According to the information of public soybean genetic map provided by SoyBase, chosing 22 SSR markers from the N linkage group of soybean, and using Nannong 1138-2, 3060 and its hybrids （G combination, F2 generation, a total of 110 plants） as the experimental materials, we selected 10 polymorphic SSR markers to build N linkage group genetic map after screening polymorphism. Result showed that in addition to the 2 SSR markers （Satt257 and Sat₃79） was outside the group, and 8 SSR markers could be linked to the group. But the group was divided into two parts; compared with N linkage group of the public map, there was a larger distance between markers, and the order of Satt530, Satt237 also displayed differently.By using NCBI, Phytozome database and relevant bioinformatics software, the systematic prediction, analysis and comparison of the homologous CLC family in soybean genome were conducted.
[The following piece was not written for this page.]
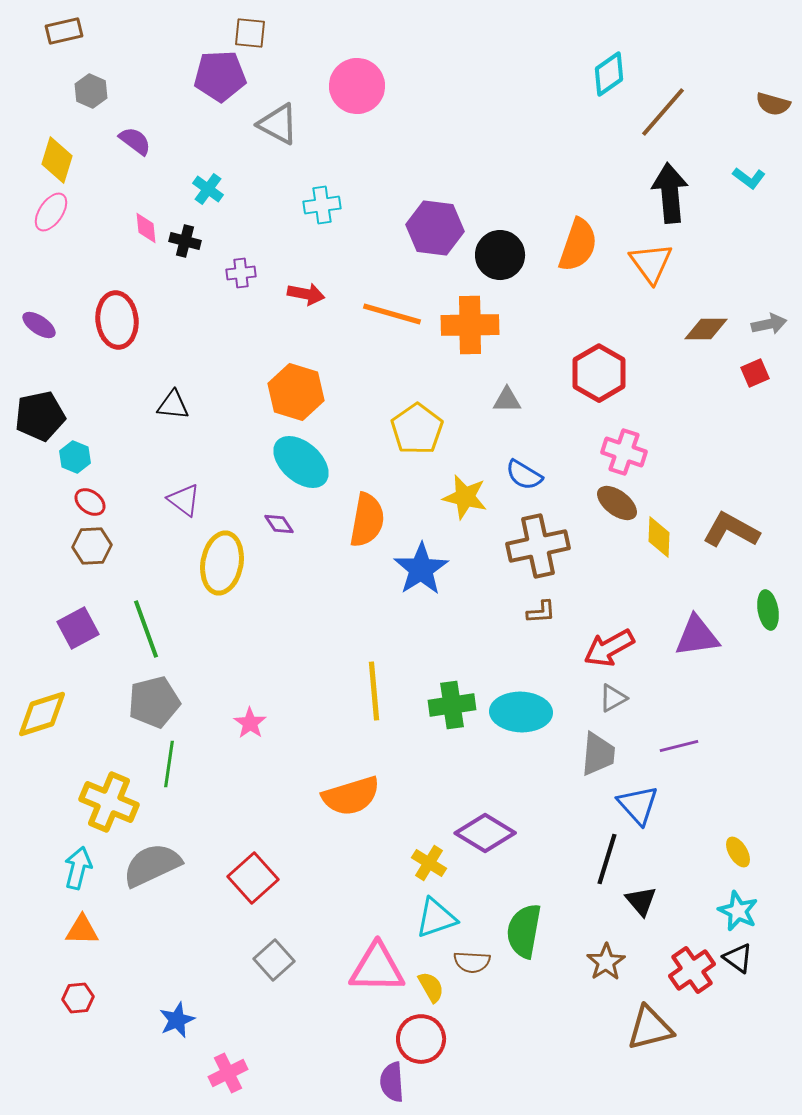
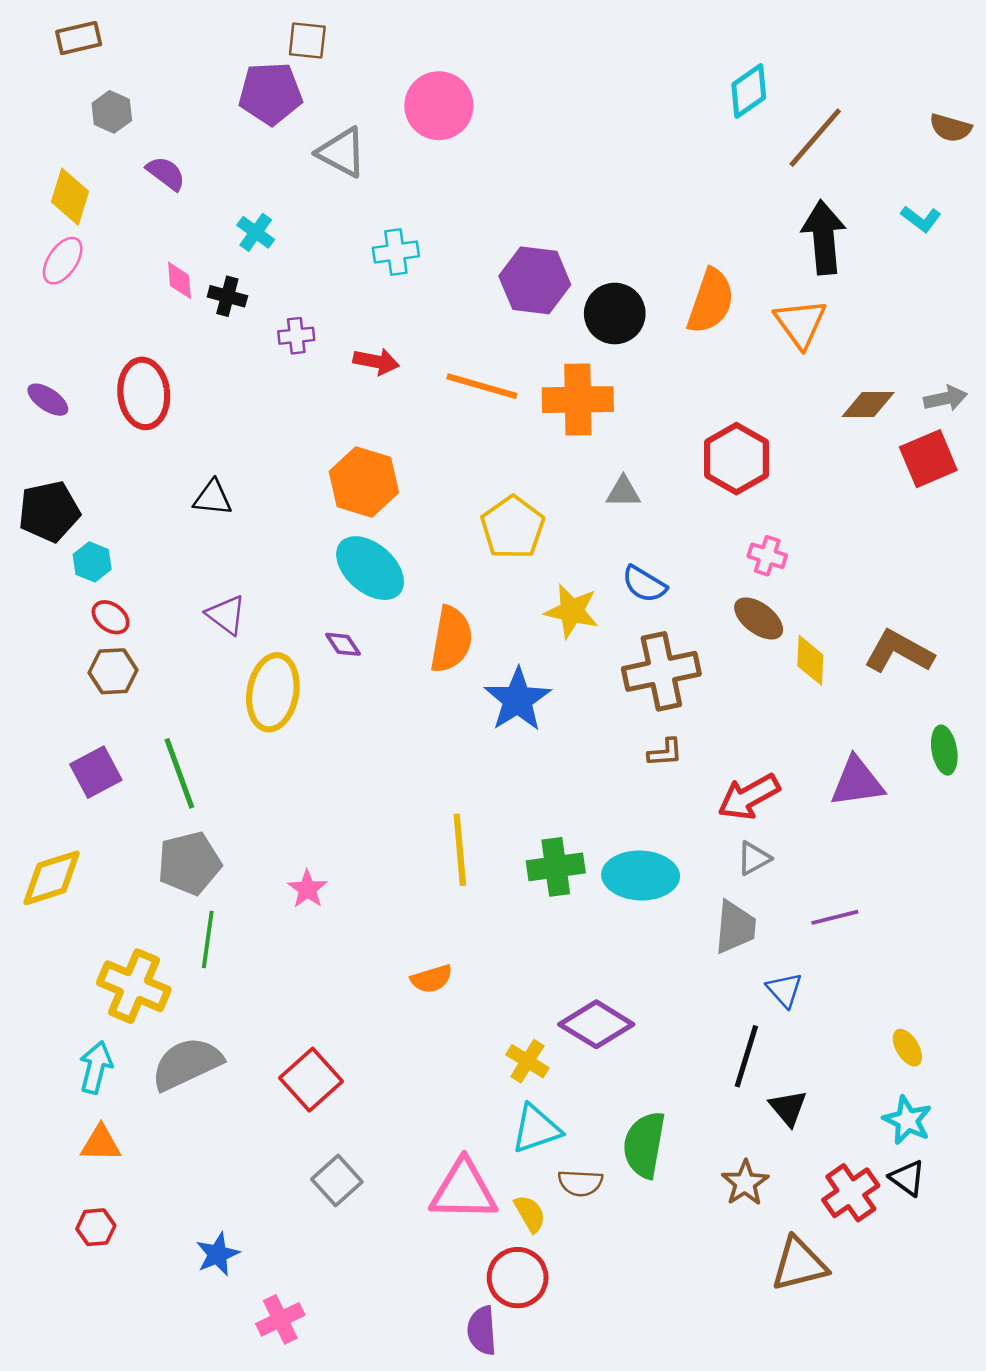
red square: (755, 373) -> (928, 459), size x1.6
pink cross: (624, 452) -> (767, 556), size x0.7
orange semicircle: (351, 796) -> (432, 979), size x0.6
blue triangle: (638, 805) -> (784, 990), size x0.7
The results showed that the soybean CLC homologous genes were located on No. lth,5th,9th,11th,12th,16th and 19th chromosome,the physicochemical properties of CLC proteins are generally consistent, only Glyma01g44950 and Glymallg00690 protein are unstable proteins and other proteins show is stable; amino acid sequence alignment analysis found that CLC have（I）GS/PGIPE, （II）GKE/AGPLVH and （III）PVGGVLFALEE/G three amino acid residues conservative area; evolutionary selection pressure and functional divergence analysis shows that soybean CLC homologous genes may be experiencing purifying selection, and there is functional differentiation among the multiple soybean CLC copies during evolution.The seedlings of wild soybean accession BB52, cultivated soybean cv. N23674 and their hybrid strain 4076 were treated with 150 mmol·L-1 NaCl solution for 24 h. The expressions of four soybean CLC homologous genes （Glyma09g28620, Glymallg00690, Glyma13g23080 and Glyma19g25680） were analyzed by semi-quantitative RT-PCR, the results showed that during the process of 24 h salt stress, different transcriptional patterns of the 4 genes were displayed in the roots and leaves of BB52, N23674 and 4076 seedlings, and the expression of Glymal9g25680 was more significant than others whether in the response rate, time duration or expression abundence.